ABOUT THIS EXERCISE
Copy every line of the data that includes the string "Скупка".
▶
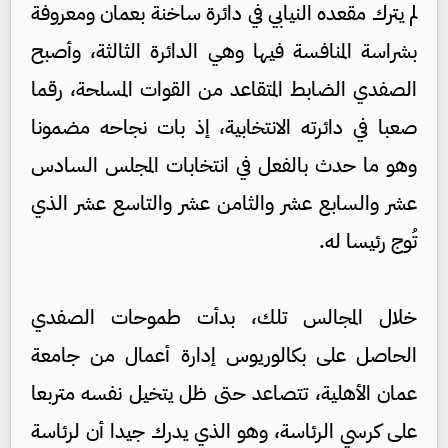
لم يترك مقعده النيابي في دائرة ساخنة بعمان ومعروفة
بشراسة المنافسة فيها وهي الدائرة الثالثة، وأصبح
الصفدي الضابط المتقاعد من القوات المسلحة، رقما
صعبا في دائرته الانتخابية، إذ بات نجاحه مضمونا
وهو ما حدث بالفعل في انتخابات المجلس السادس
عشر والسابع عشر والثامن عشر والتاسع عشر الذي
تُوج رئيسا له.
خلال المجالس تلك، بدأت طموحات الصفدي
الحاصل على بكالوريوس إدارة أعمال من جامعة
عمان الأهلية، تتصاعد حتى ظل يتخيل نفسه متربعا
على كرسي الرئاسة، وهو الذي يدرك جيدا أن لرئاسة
◀
▶
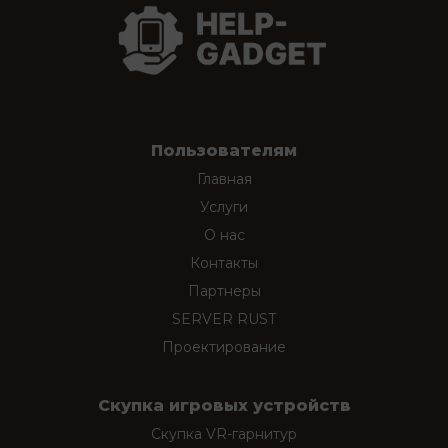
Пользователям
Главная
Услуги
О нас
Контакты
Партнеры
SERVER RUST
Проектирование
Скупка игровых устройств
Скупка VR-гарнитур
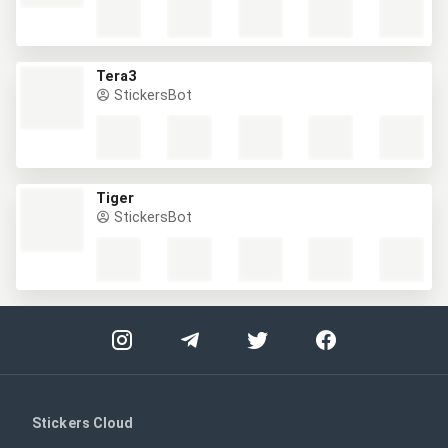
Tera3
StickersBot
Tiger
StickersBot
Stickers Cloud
◀
WRITTEN REPLY
Скупка игровых устройств
Скупка VR-гарнитур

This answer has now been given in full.